■ **Prompt**
Look through the listing below for the line with "Mağazalarımız" and the line with "temps de traitement.". Copy both, along with every line between them, exactly and with no pictures.

··· Records for processing

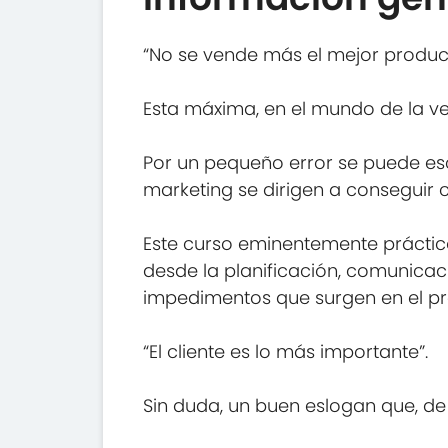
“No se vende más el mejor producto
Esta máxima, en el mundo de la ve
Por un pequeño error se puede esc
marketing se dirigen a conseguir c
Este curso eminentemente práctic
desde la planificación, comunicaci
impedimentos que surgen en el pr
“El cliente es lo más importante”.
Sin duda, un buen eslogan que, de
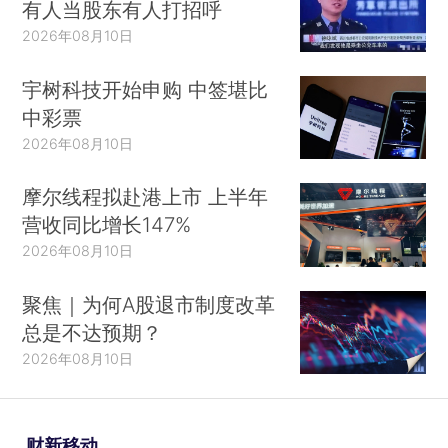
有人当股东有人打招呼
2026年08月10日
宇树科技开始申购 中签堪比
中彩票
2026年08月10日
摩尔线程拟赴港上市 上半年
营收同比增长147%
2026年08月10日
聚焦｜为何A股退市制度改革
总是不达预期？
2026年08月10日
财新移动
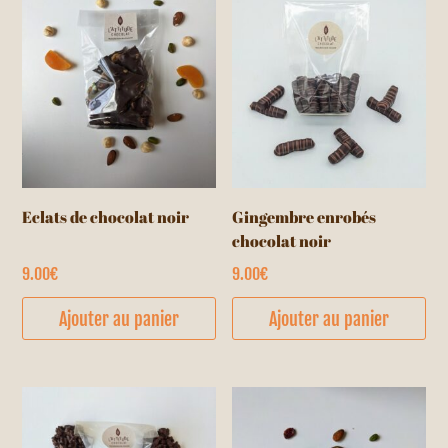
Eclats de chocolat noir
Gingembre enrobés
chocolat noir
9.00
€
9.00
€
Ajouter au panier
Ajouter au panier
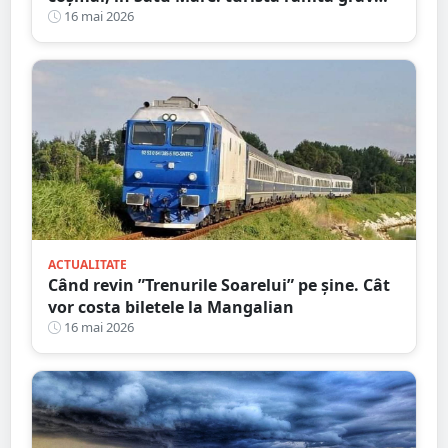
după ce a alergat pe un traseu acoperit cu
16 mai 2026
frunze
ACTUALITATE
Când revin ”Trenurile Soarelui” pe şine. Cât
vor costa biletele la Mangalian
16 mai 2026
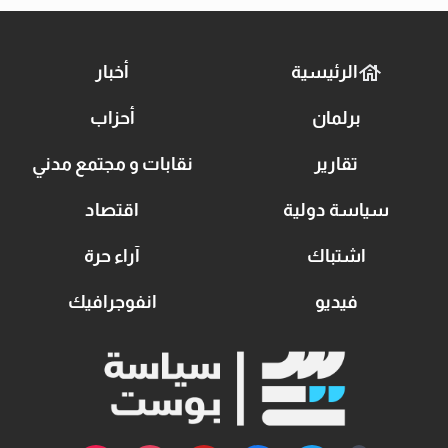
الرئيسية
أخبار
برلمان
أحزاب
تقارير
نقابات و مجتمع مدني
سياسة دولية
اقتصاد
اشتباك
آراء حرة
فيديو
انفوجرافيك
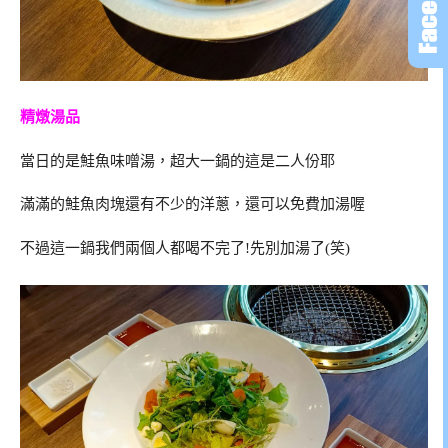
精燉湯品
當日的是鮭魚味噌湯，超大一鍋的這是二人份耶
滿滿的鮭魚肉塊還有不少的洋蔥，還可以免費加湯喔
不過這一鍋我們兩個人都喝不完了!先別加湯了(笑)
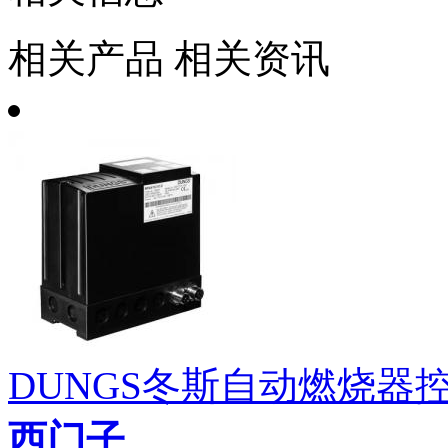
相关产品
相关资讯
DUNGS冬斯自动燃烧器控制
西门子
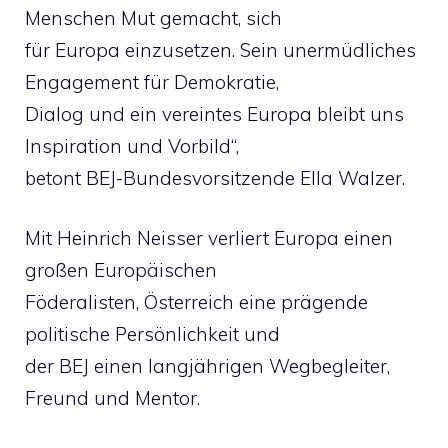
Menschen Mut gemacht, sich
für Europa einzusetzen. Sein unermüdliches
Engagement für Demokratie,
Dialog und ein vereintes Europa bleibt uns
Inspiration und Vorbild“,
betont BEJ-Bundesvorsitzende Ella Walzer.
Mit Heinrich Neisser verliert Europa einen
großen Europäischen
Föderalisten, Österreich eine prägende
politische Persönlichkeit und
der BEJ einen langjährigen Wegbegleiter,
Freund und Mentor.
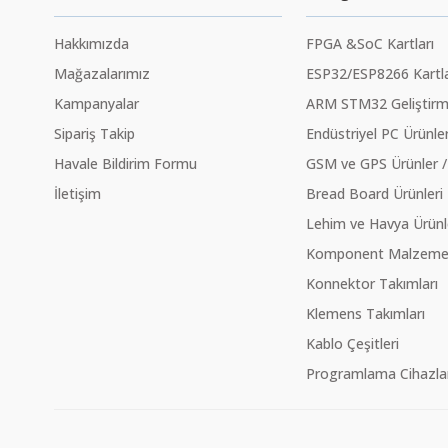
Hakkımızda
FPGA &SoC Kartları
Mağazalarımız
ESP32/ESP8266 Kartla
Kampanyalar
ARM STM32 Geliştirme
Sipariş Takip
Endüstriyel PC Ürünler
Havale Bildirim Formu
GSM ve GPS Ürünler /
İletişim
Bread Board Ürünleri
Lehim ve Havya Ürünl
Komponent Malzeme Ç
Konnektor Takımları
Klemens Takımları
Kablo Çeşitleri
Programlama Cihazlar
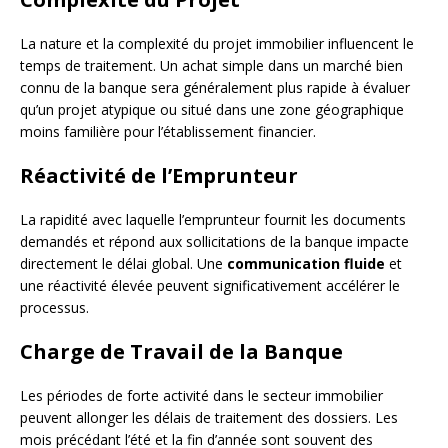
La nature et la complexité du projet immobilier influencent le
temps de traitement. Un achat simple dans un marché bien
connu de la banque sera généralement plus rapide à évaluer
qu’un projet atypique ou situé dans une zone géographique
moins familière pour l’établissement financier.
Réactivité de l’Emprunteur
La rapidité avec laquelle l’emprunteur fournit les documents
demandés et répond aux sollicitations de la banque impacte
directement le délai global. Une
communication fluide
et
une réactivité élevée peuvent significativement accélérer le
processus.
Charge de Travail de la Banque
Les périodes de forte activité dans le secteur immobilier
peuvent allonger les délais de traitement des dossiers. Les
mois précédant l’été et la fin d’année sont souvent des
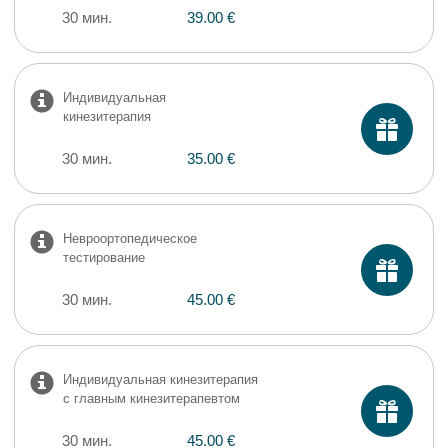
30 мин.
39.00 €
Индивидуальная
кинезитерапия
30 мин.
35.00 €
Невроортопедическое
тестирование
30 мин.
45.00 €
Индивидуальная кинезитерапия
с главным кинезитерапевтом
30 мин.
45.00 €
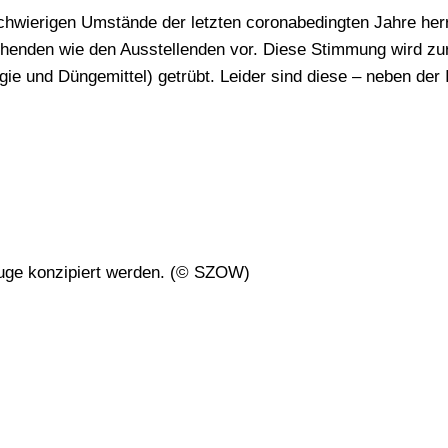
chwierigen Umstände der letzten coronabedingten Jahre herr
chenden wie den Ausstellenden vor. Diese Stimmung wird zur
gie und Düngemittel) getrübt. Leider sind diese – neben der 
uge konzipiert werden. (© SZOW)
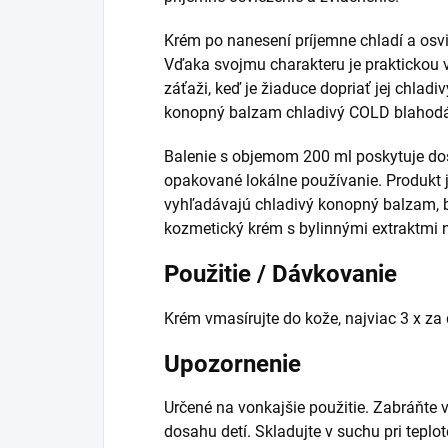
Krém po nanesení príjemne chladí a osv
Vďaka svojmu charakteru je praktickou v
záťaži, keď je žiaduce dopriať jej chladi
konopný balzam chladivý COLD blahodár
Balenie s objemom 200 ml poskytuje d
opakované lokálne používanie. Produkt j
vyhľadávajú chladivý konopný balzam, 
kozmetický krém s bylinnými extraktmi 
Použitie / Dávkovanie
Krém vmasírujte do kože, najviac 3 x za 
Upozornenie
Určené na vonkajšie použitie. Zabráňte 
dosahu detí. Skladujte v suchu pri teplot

······
··· Records for processing

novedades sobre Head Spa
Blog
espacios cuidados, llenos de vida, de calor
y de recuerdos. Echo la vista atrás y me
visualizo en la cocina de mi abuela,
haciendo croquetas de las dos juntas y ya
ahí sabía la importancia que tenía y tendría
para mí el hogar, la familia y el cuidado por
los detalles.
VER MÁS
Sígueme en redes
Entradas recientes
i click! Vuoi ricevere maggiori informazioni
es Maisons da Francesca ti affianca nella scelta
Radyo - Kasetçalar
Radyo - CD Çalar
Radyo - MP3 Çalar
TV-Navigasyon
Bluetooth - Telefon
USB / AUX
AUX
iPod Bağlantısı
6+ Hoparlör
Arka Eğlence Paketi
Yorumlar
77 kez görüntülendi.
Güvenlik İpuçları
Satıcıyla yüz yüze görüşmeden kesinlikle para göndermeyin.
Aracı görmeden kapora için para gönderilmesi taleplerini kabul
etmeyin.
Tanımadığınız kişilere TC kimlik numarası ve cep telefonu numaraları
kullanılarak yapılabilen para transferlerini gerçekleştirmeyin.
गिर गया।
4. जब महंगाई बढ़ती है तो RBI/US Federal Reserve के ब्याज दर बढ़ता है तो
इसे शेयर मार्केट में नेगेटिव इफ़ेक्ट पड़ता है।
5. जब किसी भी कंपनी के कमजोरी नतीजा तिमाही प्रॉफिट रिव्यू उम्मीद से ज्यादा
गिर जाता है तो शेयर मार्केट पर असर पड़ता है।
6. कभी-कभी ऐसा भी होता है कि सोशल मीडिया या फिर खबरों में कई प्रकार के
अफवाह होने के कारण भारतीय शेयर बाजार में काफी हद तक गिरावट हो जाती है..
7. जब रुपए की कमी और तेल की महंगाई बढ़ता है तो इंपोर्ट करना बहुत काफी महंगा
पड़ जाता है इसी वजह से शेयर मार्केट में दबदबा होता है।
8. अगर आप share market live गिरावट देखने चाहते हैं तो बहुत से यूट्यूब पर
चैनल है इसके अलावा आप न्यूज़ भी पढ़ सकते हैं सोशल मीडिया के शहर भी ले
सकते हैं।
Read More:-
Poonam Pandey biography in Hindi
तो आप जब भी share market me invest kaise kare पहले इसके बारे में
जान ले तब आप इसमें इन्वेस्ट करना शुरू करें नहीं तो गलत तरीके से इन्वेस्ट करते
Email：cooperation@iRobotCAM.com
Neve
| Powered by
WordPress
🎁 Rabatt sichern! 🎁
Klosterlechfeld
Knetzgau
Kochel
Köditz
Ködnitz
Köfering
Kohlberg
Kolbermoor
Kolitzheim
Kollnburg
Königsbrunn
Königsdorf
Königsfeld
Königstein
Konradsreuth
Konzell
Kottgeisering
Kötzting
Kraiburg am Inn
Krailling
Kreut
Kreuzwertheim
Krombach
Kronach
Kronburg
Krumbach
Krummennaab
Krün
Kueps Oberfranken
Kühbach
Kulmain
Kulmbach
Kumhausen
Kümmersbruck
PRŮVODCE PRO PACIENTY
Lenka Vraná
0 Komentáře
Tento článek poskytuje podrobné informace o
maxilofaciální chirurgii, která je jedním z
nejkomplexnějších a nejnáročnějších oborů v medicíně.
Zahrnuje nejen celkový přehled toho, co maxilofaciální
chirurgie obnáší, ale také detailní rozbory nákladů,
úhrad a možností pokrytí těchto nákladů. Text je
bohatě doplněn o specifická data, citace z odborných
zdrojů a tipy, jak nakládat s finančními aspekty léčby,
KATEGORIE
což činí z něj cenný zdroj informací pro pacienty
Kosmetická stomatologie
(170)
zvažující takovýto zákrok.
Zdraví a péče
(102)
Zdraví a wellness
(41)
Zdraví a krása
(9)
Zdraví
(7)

······

■ **Answer for the task**
Mağazalarımız
ESP32/ESP8266 Kartla
Kampanyalar
ARM STM32 Geliştirme
Sipariş Takip
Endüstriyel PC Ürünler
Havale Bildirim Formu
GSM ve GPS Ürünler /
İletişim
Bread Board Ürünleri
Lehim ve Havya Ürünl
Komponent Malzeme Ç
Konnektor Takımları
Klemens Takımları
Kablo Çeşitleri
Programlama Cihazlar
La nature et la complexité du projet immobilier influencent le
temps de traitement. Un achat simple dans un marché bien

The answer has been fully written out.